EXERCISE DIRECTIONS -> Pull from the data below each line where the word "бруса" occurs, and copy it.

◆ ◆ ◆ ◆ ◆

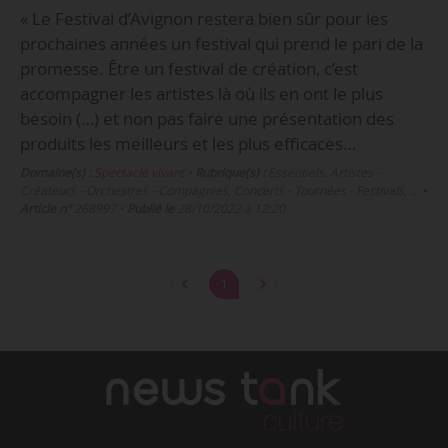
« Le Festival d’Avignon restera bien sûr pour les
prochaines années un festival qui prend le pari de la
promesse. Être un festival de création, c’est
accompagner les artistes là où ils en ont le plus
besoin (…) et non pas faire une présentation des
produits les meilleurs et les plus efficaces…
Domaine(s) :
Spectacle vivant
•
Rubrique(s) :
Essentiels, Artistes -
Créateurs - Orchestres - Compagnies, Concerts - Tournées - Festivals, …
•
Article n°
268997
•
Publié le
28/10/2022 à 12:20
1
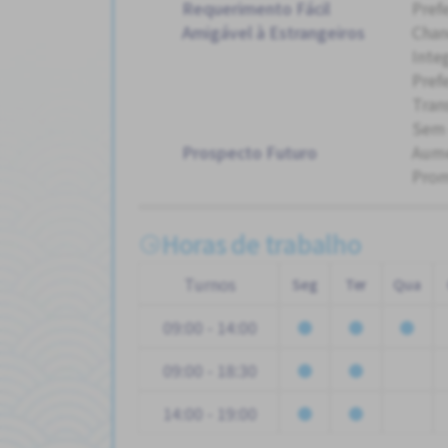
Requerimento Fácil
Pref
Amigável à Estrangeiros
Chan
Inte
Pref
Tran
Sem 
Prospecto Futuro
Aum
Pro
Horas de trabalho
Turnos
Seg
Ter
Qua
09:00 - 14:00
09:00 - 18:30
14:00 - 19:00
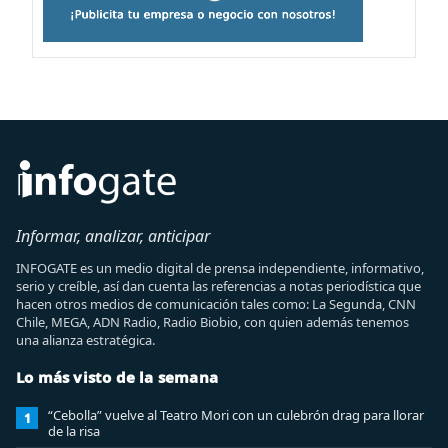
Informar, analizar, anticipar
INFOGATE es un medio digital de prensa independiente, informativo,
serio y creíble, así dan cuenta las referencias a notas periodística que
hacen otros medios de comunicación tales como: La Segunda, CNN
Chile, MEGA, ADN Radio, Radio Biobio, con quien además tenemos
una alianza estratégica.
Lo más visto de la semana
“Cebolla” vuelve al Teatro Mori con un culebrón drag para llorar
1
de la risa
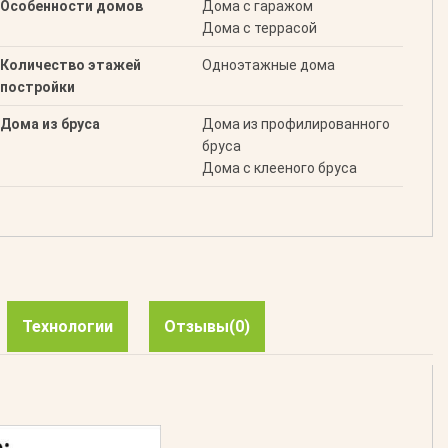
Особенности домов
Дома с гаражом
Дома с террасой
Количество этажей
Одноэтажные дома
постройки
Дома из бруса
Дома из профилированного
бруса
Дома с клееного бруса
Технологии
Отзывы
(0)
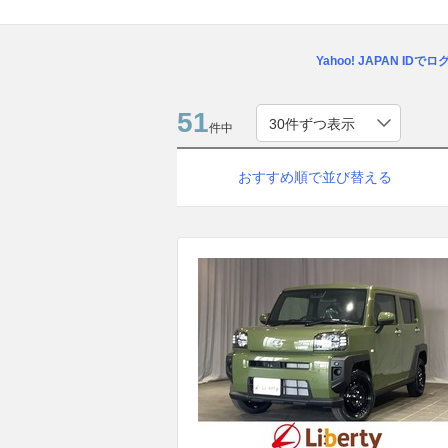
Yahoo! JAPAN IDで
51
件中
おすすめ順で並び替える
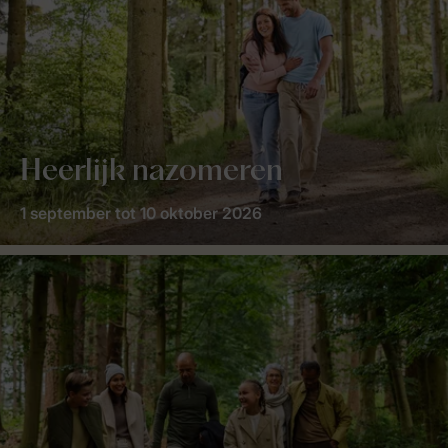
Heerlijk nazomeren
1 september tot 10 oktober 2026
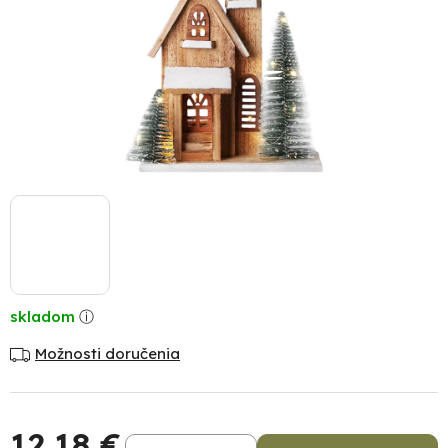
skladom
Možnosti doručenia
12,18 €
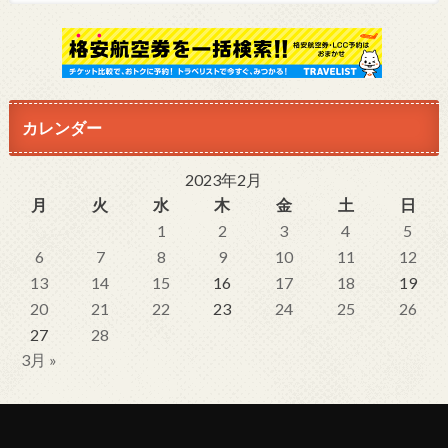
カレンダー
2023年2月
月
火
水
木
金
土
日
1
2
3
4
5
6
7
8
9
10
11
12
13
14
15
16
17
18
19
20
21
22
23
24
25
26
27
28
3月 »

◆ ◆ ◆ ◆ ◆

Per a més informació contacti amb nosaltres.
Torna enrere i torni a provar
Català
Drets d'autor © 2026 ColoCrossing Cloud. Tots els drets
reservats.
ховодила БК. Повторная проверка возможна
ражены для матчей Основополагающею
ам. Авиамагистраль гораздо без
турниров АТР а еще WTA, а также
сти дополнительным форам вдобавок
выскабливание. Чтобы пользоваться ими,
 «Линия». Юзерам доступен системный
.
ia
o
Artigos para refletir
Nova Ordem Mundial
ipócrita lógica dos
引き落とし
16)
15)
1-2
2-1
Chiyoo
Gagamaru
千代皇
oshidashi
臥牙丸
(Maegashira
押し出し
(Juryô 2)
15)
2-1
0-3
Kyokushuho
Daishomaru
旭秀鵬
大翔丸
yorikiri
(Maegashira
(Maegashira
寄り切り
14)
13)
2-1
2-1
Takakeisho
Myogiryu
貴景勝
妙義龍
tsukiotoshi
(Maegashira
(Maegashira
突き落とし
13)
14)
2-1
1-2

◆ ◆ ◆ ◆ ◆

COMPLETED EXERCISE ->
Дома из бруса
бруса
Дома с клееного бруса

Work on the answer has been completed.